For this week we also read Elzen & Wijk (2014), Heer, Bostock, & Ogievetsky (2010) and Heer & Shneiderman (2012). I enjoyed the two Heer articles because of their accessibility (they were written for the more general readership of ACM Queue), but also for their breadth. The 2012 paper in particular does a really nice job of summarizing a large number of visualization techniques by breaking them down into a taxonomy of data/view specification, view manipulation, and analysis process / provenance.

The surprise for me (since I’ve just been a dabbler in dataviz) is that the iterative feedback loop of the analysis/provenance piece is deemed an important part of the visualization itself. Niklas stressed this as he described how Visual Analytics which studies not only how to visualize data, but how the interaction between data processing, data visualization, computer interfaces and the human can enable new forms of reasoning that have previously been impossible, or at least very difficult.

The 2010 article was also very interesting to me because I recognized the name of Mike Bostock, who is a legend in the developer community for having played a part in the creation of Data Driven Documents (D3). D3 is a Web standards compliant data visualization toolkit. I have also used Bostock’s Protovis library, but learned from Niklas that Heer (his PhD advisor) also played a role in the creation of both Protovis and D3, as well as the Flare and Prefuse visualization libraries.

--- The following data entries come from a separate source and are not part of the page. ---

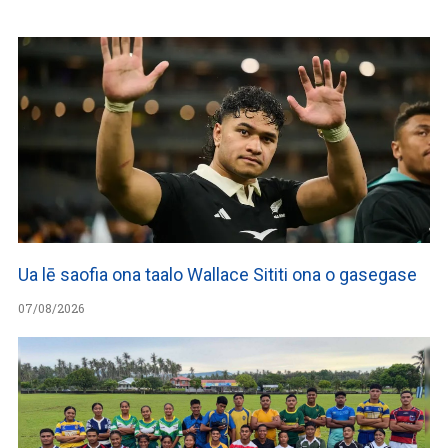
Ua lē saofia ona taalo Wallace Sititi ona o gasegase
07/08/2026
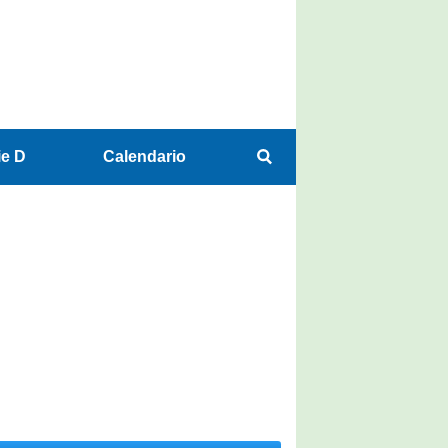
ie D
Calendario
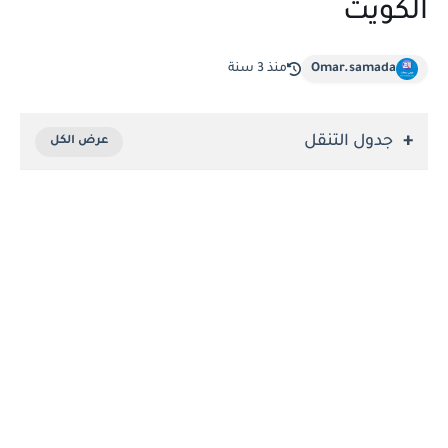
الكويت
Omar.samada
منذ 3 سنة
جدول التنقل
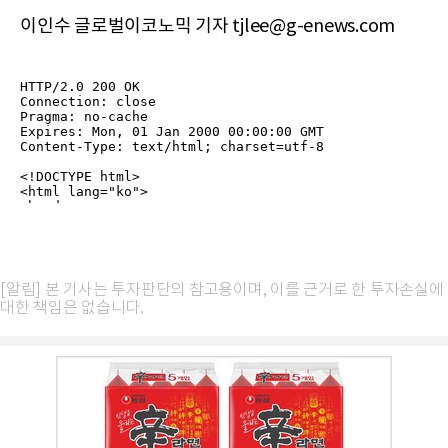
이인수 글로벌이코노믹 기자 tjlee@g-enews.com
[알림] 본 기사는 투자판단의 참고용이며, 이를 근거로 한 투자손실에
대한 책임은 없습니다.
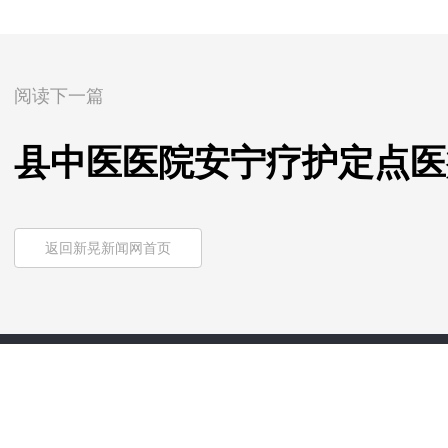
阅读下一篇
县中医医院安宁疗护定点医
返回新晃新闻网首页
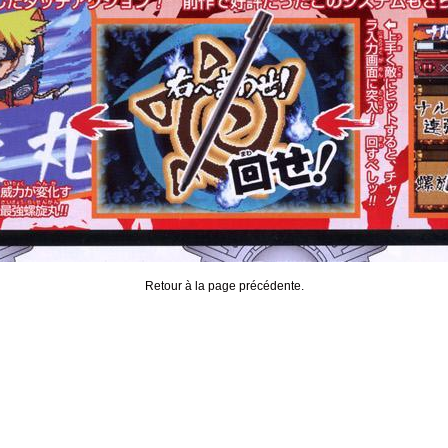
Retour à la page précédente.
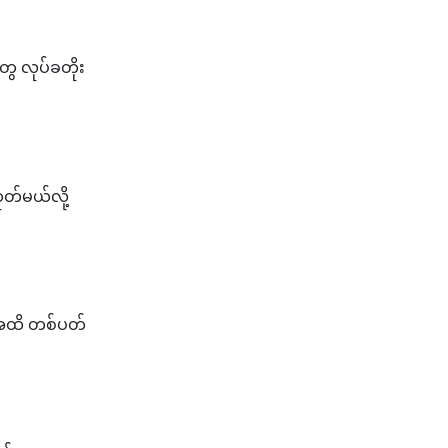
ေ လုပ်ခတိုး
တ်မယ်လို့
ီအထိ တစ်ပတ်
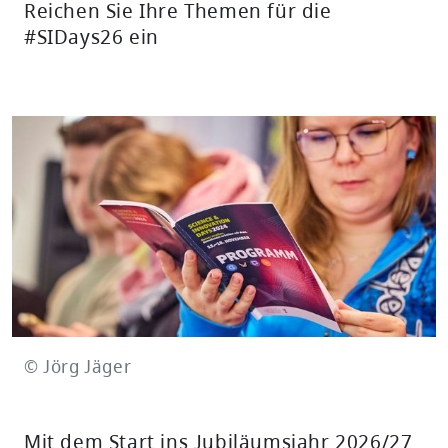
Reichen Sie Ihre Themen für die
#SIDays26 ein
© Jörg Jäger
Mit dem Start ins Jubiläumsjahr 2026/27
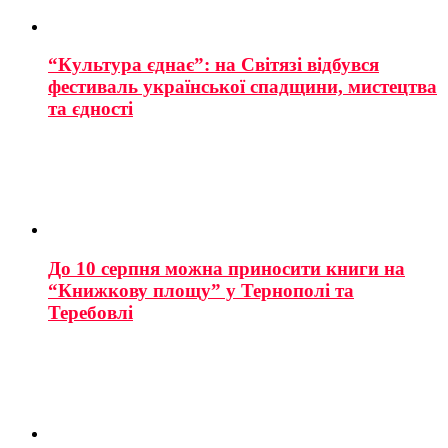
“Культура єднає”: на Світязі відбувся
фестиваль української спадщини, мистецтва
та єдності
До 10 серпня можна приносити книги на
“Книжкову площу” у Тернополі та
Теребовлі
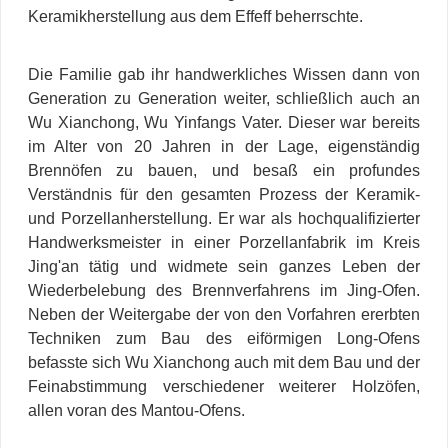
Keramikherstellung aus dem Effeff beherrschte.
Die Familie gab ihr handwerkliches Wissen dann von
Generation zu Generation weiter, schließlich auch an
Wu Xianchong, Wu Yinfangs Vater. Dieser war bereits
im Alter von 20 Jahren in der Lage, eigenständig
Brennöfen zu bauen, und besaß ein profundes
Verständnis für den gesamten Prozess der Keramik-
und Porzellanherstellung. Er war als hochqualifizierter
Handwerksmeister in einer Porzellanfabrik im Kreis
Jing'an tätig und widmete sein ganzes Leben der
Wiederbelebung des Brennverfahrens im Jing-Ofen.
Neben der Weitergabe der von den Vorfahren ererbten
Techniken zum Bau des eiförmigen Long-Ofens
befasste sich Wu Xianchong auch mit dem Bau und der
Feinabstimmung verschiedener weiterer Holzöfen,
allen voran des Mantou-Ofens.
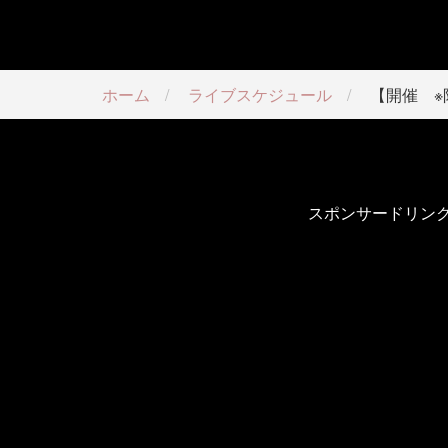
ホーム
ライブスケジュール
【開催 ※
スポンサードリン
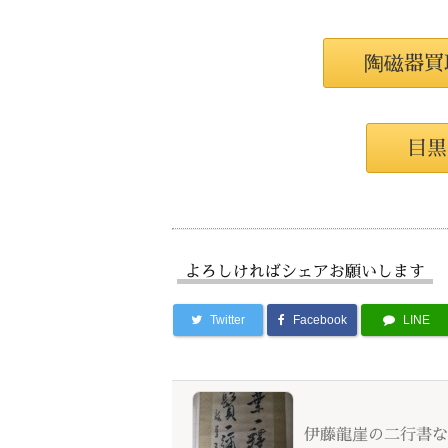
陶磁器買
目黒
よろしければシェアお願いします
Twitter
Facebook
LINE
伊藤龍崖の二行書な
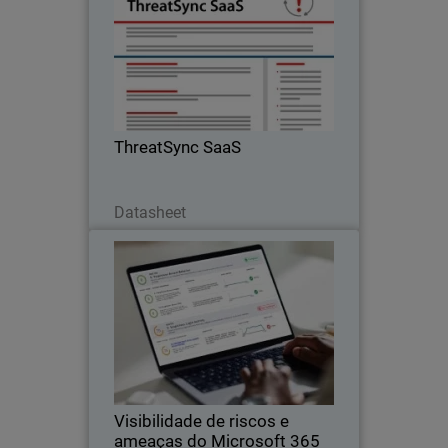
Detecção e resposta a ameaças de
nuvem e SaaS
ThreatSync SaaS
Baixe agora
Datasheet
Visibilidade de riscos e
Thumbnail
ameaças do Microsoft 365
Body
Conheça os recursos de visibilidade de
riscos e ameaças do ThreatSync+ SaaS
para seus ambientes Microsoft 365.
Visibilidade de riscos e
ameaças do Microsoft 365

It seems like there is a lesson here about persistence, or at least not staying still. Bostock was at the NYTimes until recently, helping bootstrap their data visualization capabilities.

We did spend a little bit of time talking about how essential it is to be able to share visualizations. We talked briefly about Bostock’s D3 publishing framework at, which allows GitHub repositories containing data and D3 visualizations to be easily published on the Web. I’ve heard from friends at the NYTimes that Bostock created a very similar in-house system for reporters and editors there.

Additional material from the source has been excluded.